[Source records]

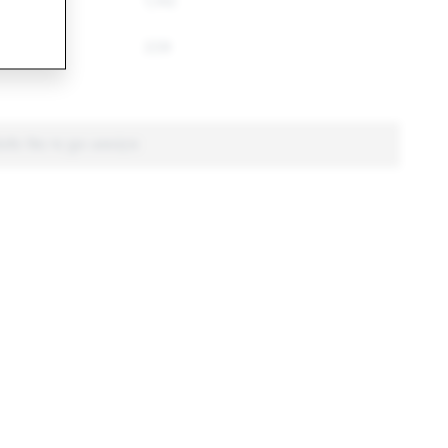
1,142
229
िलीट किए गए कुल अकाउंट्स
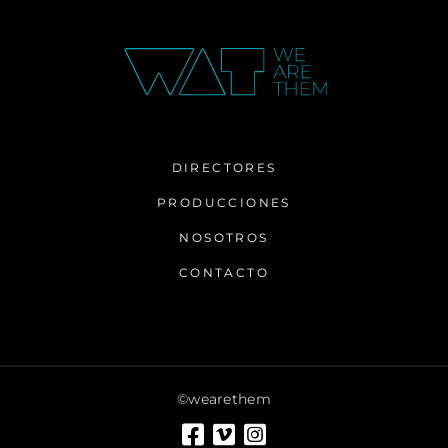
DIRECTORES
PRODUCCIONES
NOSOTROS
CONTACTO
©wearethem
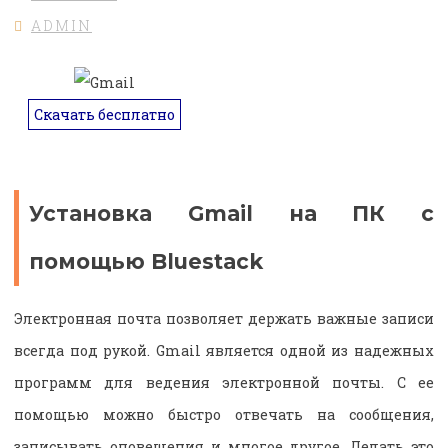
ADMIN
Скачать бесплатно
Установка Gmail на ПК с
помощью Bluestack
Электронная почта позволяет держать важные записи
всегда под рукой. Gmail является одной из надежных
программ для ведения электронной почты. С ее
помощью можно быстро отвечать на сообщения,
записывать оповещения и многое другое. Делать это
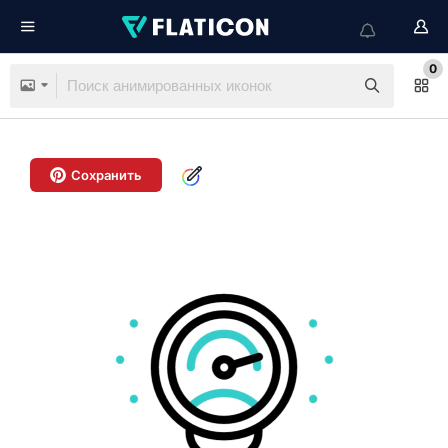
0
Сохранить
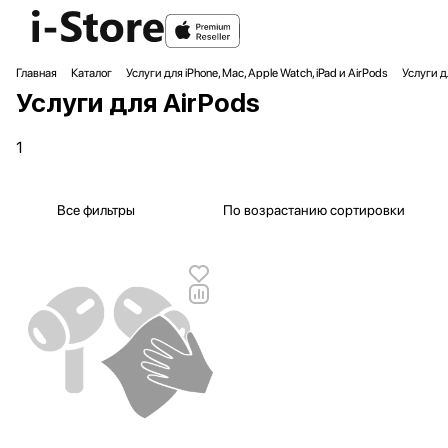
Главная
Каталог
Услуги для iPhone, Mac, Apple Watch, iPad и AirPods
Услуги д
Услуги для AirPods
1
Все фильтры
По возрастанию сортировки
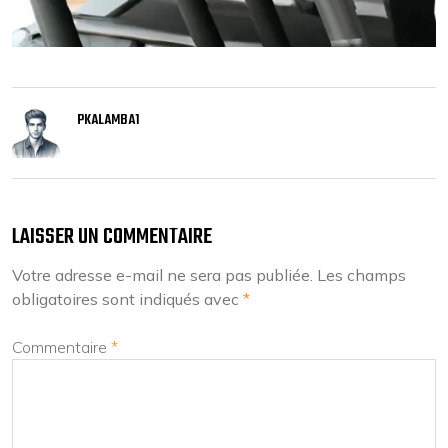
PKALAMBA1
LAISSER UN COMMENTAIRE
Votre adresse e-mail ne sera pas publiée.
Les champs
obligatoires sont indiqués avec
*
Commentaire
*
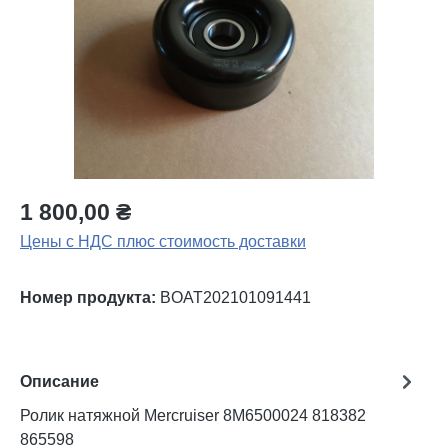
1 800,00 ₴
Цены с НДС плюс стоимость доставки
Номер продукта:
BOAT202101091441
Описание
Ролик натяжной Mercruiser 8M6500024 818382
865598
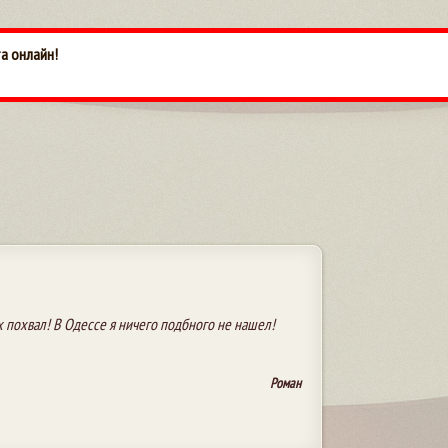
та онлайн!
х похвал! В Одессе я ничего подбного не нашел!
Роман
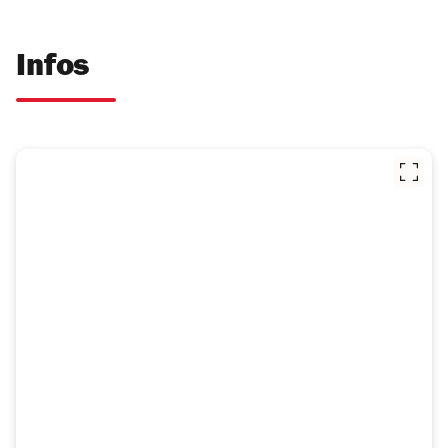
Infos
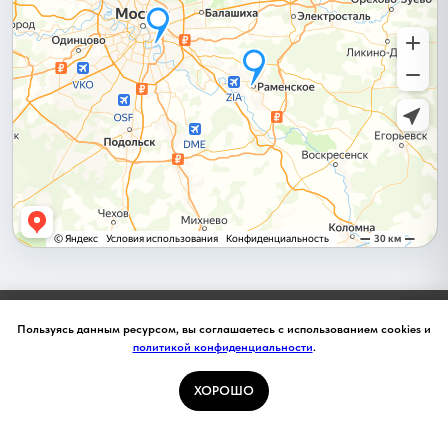
О нас
Пользуясь данным ресурсом, вы соглашаетесь с использованием cookies и
политикой конфиденциальности
.
ХОРОШО
натяжные потолки от производителя, профиль, комплектующие,
Каталог
Акции
Новинки
Контакты
Ещё
расходники
8-495-133-50-05, rupotolok@mail.ru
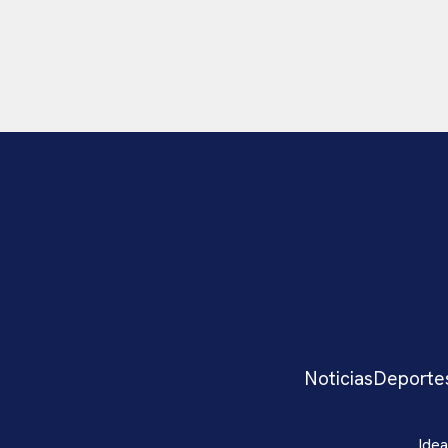
Noticias
Deporte
Idea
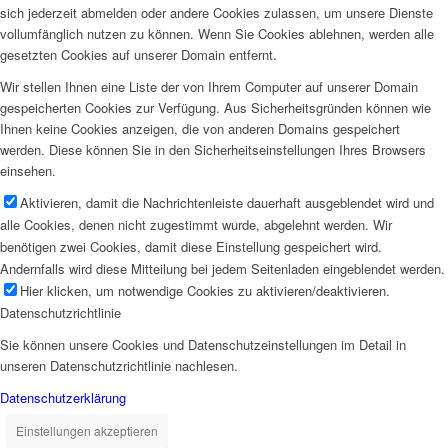
sich jederzeit abmelden oder andere Cookies zulassen, um unsere Dienste
vollumfänglich nutzen zu können. Wenn Sie Cookies ablehnen, werden alle
gesetzten Cookies auf unserer Domain entfernt.
Wir stellen Ihnen eine Liste der von Ihrem Computer auf unserer Domain
gespeicherten Cookies zur Verfügung. Aus Sicherheitsgründen können wie
Ihnen keine Cookies anzeigen, die von anderen Domains gespeichert
werden. Diese können Sie in den Sicherheitseinstellungen Ihres Browsers
einsehen.
Aktivieren, damit die Nachrichtenleiste dauerhaft ausgeblendet wird und
alle Cookies, denen nicht zugestimmt wurde, abgelehnt werden. Wir
benötigen zwei Cookies, damit diese Einstellung gespeichert wird.
Andernfalls wird diese Mitteilung bei jedem Seitenladen eingeblendet werden.
Hier klicken, um notwendige Cookies zu aktivieren/deaktivieren.
Datenschutzrichtlinie
Sie können unsere Cookies und Datenschutzeinstellungen im Detail in
unseren Datenschutzrichtlinie nachlesen.
Datenschutzerklärung
Einstellungen akzeptieren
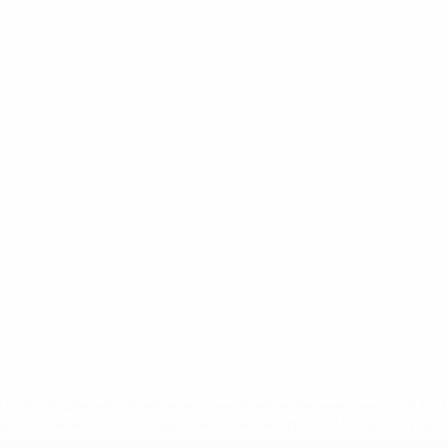
.uefa.com/insideuefa/mediaservices/mediareleases/news/027
ipas-e-seleccoes-russas-de-todas-as-prov/' >En savoir plus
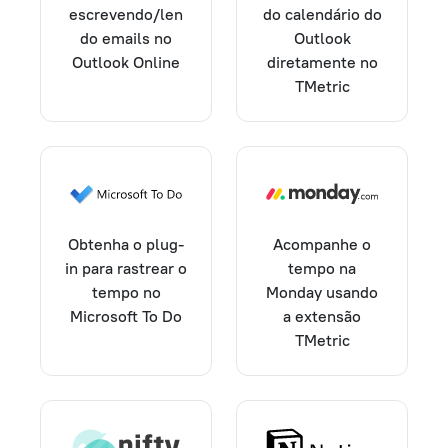
escrevendo/len
do calendário do
do emails no
Outlook
Outlook Online
diretamente no
TMetric
Obtenha o plug-
Acompanhe o
in para rastrear o
tempo na
tempo no
Monday usando
Microsoft To Do
a extensão
TMetric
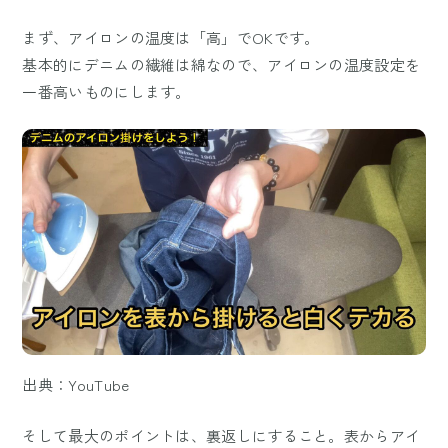
まず、アイロンの温度は「高」でOKです。
基本的にデニムの繊維は綿なので、アイロンの温度設定を
一番高いものにします。
出典：YouTube
そして最大のポイントは、裏返しにすること。表からアイ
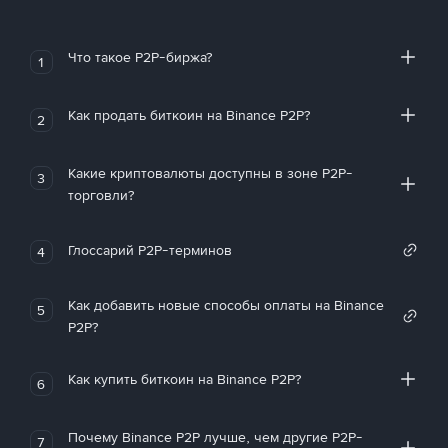
Что такое P2P-биржа?
1
Как продать биткоин на Binance P2P?
2
Какие криптовалюты доступны в зоне P2P-
3
торговли?
Глоссарий P2P-терминов
4
Как добавить новые способы оплаты на Binance
5
P2P?
Как купить биткоин на Binance P2P?
6
Почему Binance P2P лучше, чем другие P2P-
7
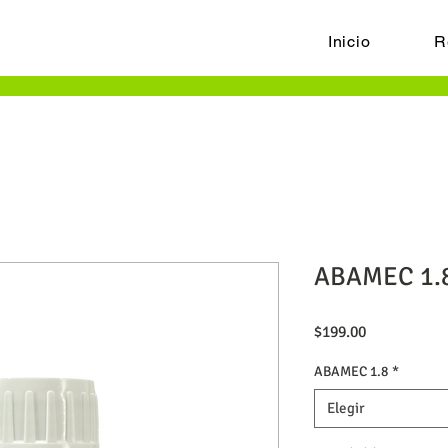
Inicio
R
ABAMEC 1.
Precio
$199.00
ABAMEC 1.8
*
Elegir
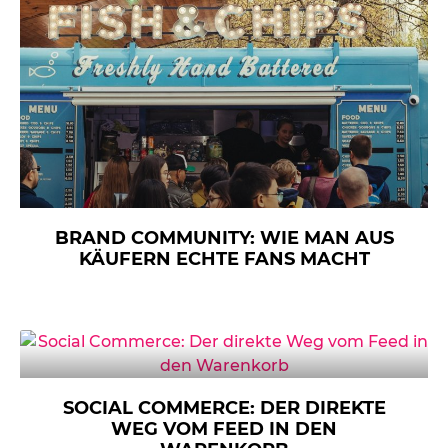
BRAND COMMUNITY: WIE MAN AUS
KÄUFERN ECHTE FANS MACHT
SOCIAL COMMERCE: DER DIREKTE
WEG VOM FEED IN DEN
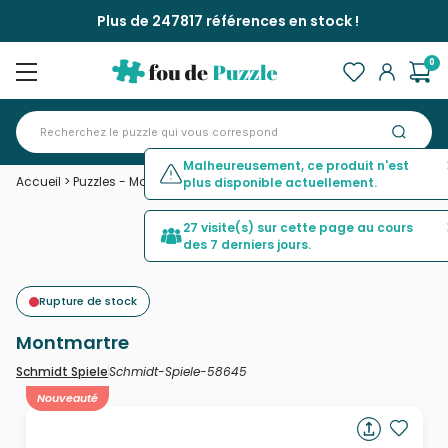
Plus de 247817 références en stock !
0
Malheureusement, ce produit n'est
Accueil
>
Puzzles - Monuments
>
Montmartre
plus disponible actuellement.
27 visite(s) sur cette page au cours
des 7 derniers jours.
Rupture de stock
Montmartre
Schmidt-Spiele-58645
Schmidt Spiele
Nouveauté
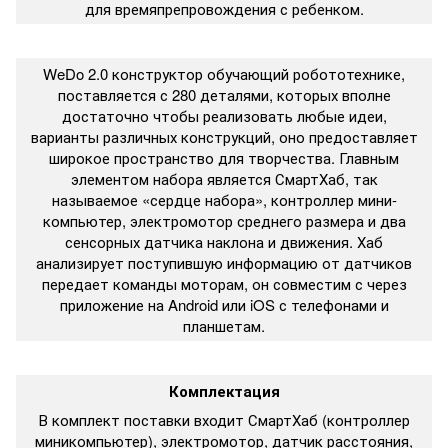
для времяпрепровождения с ребенком.
WeDo 2.0 конструктор обучающий робототехнике,
поставляется с 280 деталями, которых вполне
достаточно чтобы реализовать любые идеи,
варианты различных конструкций, оно предоставляет
широкое пространство для творчества. Главным
элементом набора является СмартХаб, так
называемое «сердце набора», контроллер мини-
компьютер, электромотор среднего размера и два
сенсорных датчика наклона и движения. Хаб
анализирует поступившую информацию от датчиков
передает команды моторам, он совместим с через
приложение на Android или iOS с телефонами и
планшетам.
Комплектация
В комплект поставки входит СмартХаб (контроллер
миникомпьютер), электромотор, датчик расстояния,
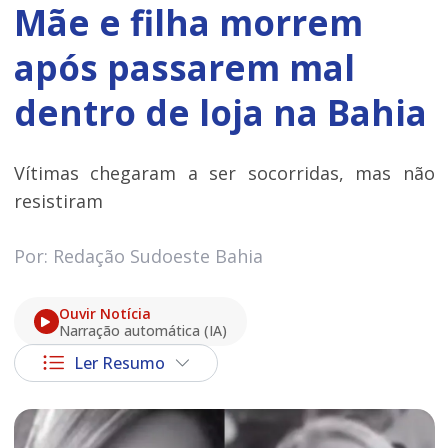
Mãe e filha morrem
após passarem mal
dentro de loja na Bahia
Vítimas chegaram a ser socorridas, mas não
resistiram
Por: Redação Sudoeste Bahia
Ouvir Notícia
Narração automática (IA)
Ler Resumo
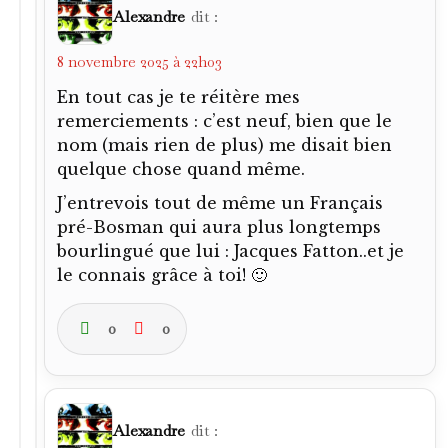
le connais grâce à toi! 🙂
0
0
Alexandre
dit :
8 novembre 2025 à 22h06
Et même un autre que tu évoquais
d’ailleurs : Nyers!
Nyers dont je n’aurais jamais soupçonné
qu’il naquît en France, on en apprend
tous les jours..
0
0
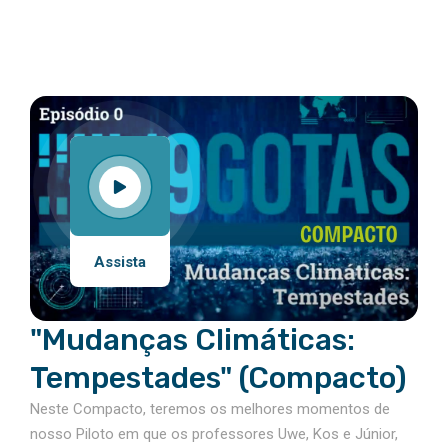
Assista
"Mudanças Climáticas:
Tempestades" (Compacto)
Neste Compacto, teremos os melhores momentos de
nosso Piloto em que os professores Uwe, Kos e Júnior,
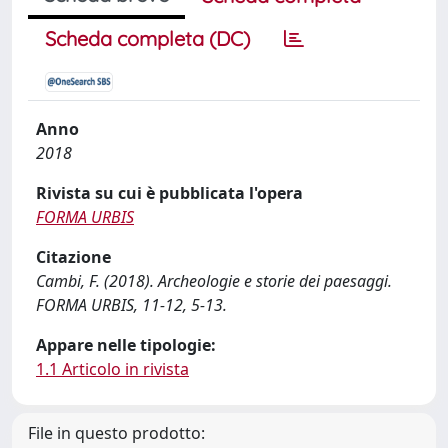
Scheda completa (DC)
Anno
2018
Rivista su cui è pubblicata l'opera
FORMA URBIS
Citazione
Cambi, F. (2018). Archeologie e storie dei paesaggi.
FORMA URBIS, 11-12, 5-13.
Appare nelle tipologie:
1.1 Articolo in rivista
File in questo prodotto:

§ Aim of the exercise: Going by the data above, give back only the lines from the one containing "diretamente no" through the one containing "Schmidt-Spiele-58645", exactly as they stand, both ends included and no images.

§ Answer for this exercise:
diretamente no
TMetric
Obtenha o plug-
Acompanhe o
in para rastrear o
tempo na
tempo no
Monday usando
Microsoft To Do
a extensão
TMetric
まず、アイロンの温度は「高」でOKです。
基本的にデニムの繊維は綿なので、アイロンの温度設定を
一番高いものにします。
出典：YouTube
そして最大のポイントは、裏返しにすること。表からアイ
Что такое P2P-биржа?
1
Как продать биткоин на Binance P2P?
2
Какие криптовалюты доступны в зоне P2P-
3
торговли?
Глоссарий P2P-терминов
4
Как добавить новые способы оплаты на Binance
5
P2P?
Как купить биткоин на Binance P2P?
6
Почему Binance P2P лучше, чем другие P2P-
7
Inicio
R
ABAMEC 1.
Precio
$199.00
ABAMEC 1.8
*
Elegir
BRAND COMMUNITY: WIE MAN AUS
KÄUFERN ECHTE FANS MACHT
SOCIAL COMMERCE: DER DIREKTE
WEG VOM FEED IN DEN
Plus de 247817 références en stock !
0
Malheureusement, ce produit n'est
Accueil
>
Puzzles - Monuments
>
Montmartre
plus disponible actuellement.
27 visite(s) sur cette page au cours
des 7 derniers jours.
Rupture de stock
Montmartre
Schmidt-Spiele-58645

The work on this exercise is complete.